Are you able to predict with 100% accuracy when a loop will successfully unroll, or various interprocedural or intraprocedural analyses will succeed? They are applied deterministically inside a compiler, but often based on heuristics, and the complex interplay of optimizations in complex programs means that sometimes they will not do what you expect them to do. Sometimes they work better than expected, and sometimes worse. Sounds familiar...
> Are you able to predict with 100% accuracy when a loop will successfully unroll, or various interprocedural or intraprocedural analyses will succeed?
Yes, because:
> They are applied deterministically inside a compiler
Sorry, but an LLM randomly generating the next token isn't even comparable.
> Unless you wrote the compiler, you are 100% full of it.

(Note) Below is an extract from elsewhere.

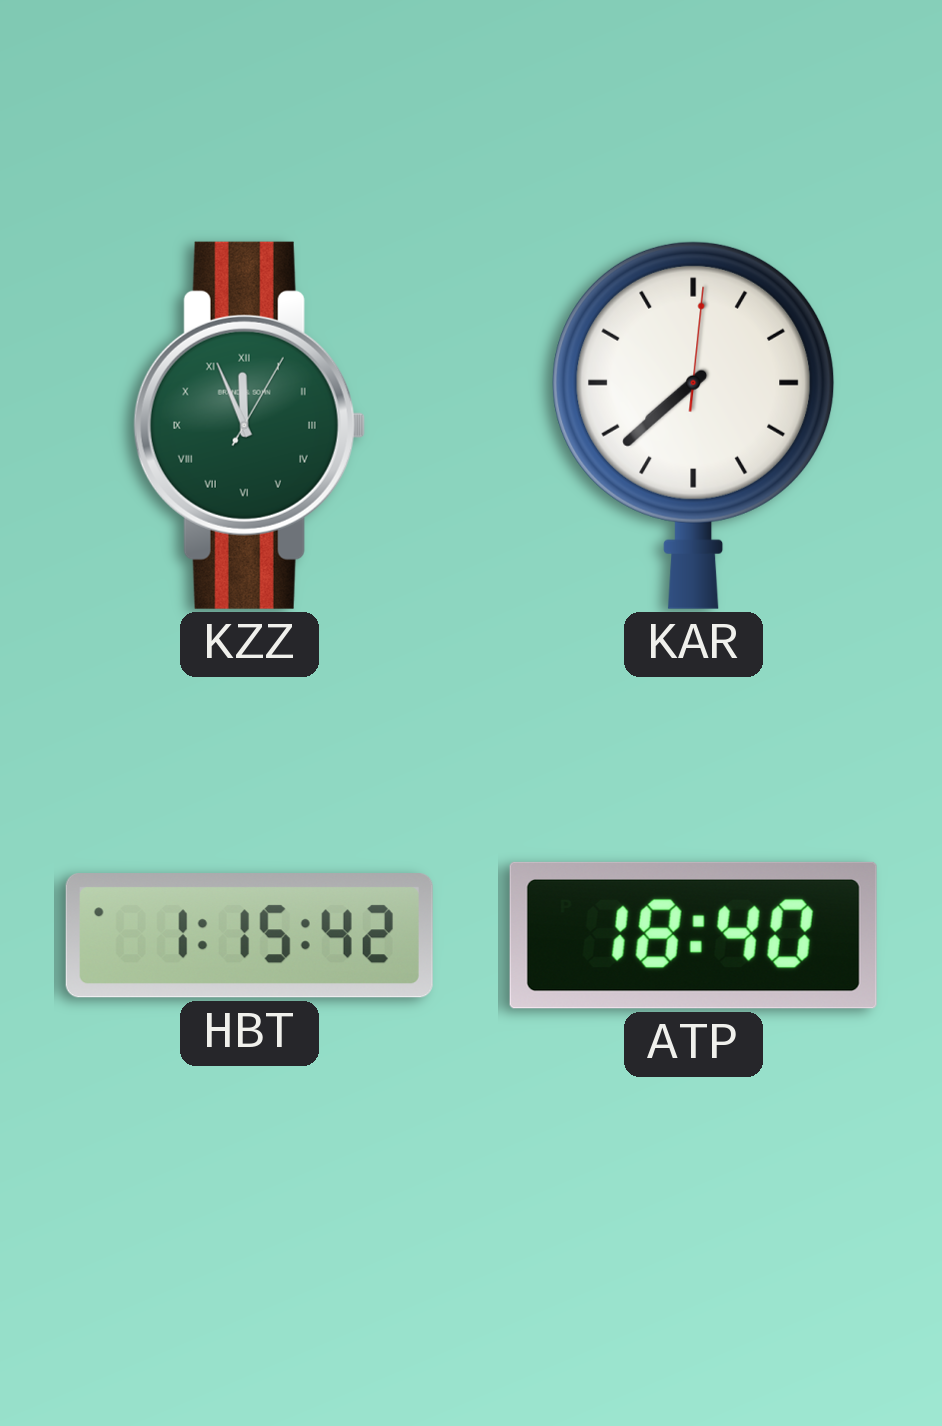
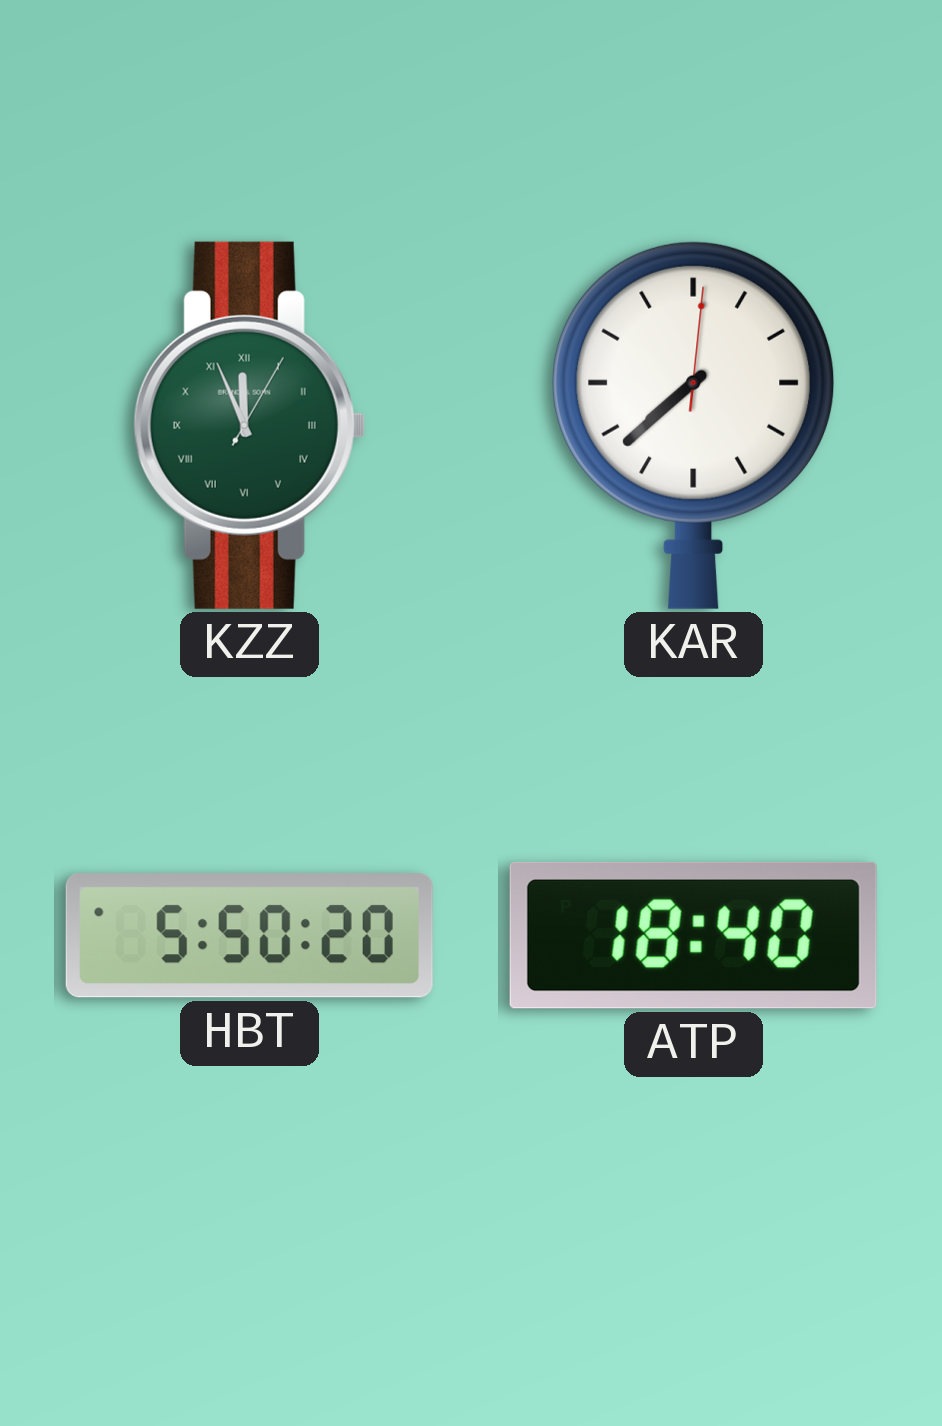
HBT: 1:15 -> 5:50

Even then you'd be wrong sometimes
You can check the source code? What's hard to understand? If you find it compiled something wrong, you can walk backwards through the code, if you want to find out what it'll do walk forwards. LLMs have no such capability.
Sure maybe you're limited by your personal knowledge on the compiler chain, but again complexity =/= randomness.
For the same source code, and compiler version (+ flags) you get the exact same output every time. The same cannot be said of LLMs, because they use randomness (temperature).
> LLMs are also deterministically complex, not random
What exactly is the temperature setting in your LLM doing then? If you'd like to argue pseudorandom generators our computers are using aren't random - fine, I agree. But for all practical purposes they're random, especially when you don't control the seed.
> If you find it compiled something wrong, you can walk backwards through the code, if you want to find out what it'll do walk forwards. LLMs have no such capability.
Right, so you agree that optimization outputs not fully predictable in complex programs, and what you're actually objecting to is that LLMs aren't like compiler optimizations in the specific ways you care about, and somehow this is supposed to invalidate my argument that they are alike in the specific ways that I outlined.
I'm not interested in litigating the minutiae of this point, programmers who treat the compiler as a black box (ie. 99% of them) see probabilistic outputs. The outputs are generally reliable according to certain criteria, but unpredictable.
LLM models are also typically probabilistic black boxes. The outputs are also unpredictable, but also somewhat reliable according to certain criteria that you can learn through use. Where the unreliability is problematic you can often make up for their pitfalls. The need for this is dropping year over year, just as the need for assembly programming to eke out performance dropped year over year of compiler development. Whether LLMs will become as reliable as compiler optimizations remains to be seen.
> invalidate my argument that they are alike in the specific ways that I outlined
Basketballs and apples are both round, so they're the same thing right? I could eat a basketball and I can make a layup with an apple, so what's the difference?
> programmers who treat the compiler as a black box (ie. 99% of them) see probabilistic outputs
In reality this is at best the bottom 20% of programmers.
No programmer I've ever talked to has described compilers as probabilistic black boxes - and I'm sorry if your circle does. Unfortunately there's no use of probability and all modern compilers definitionally white boxes (open source).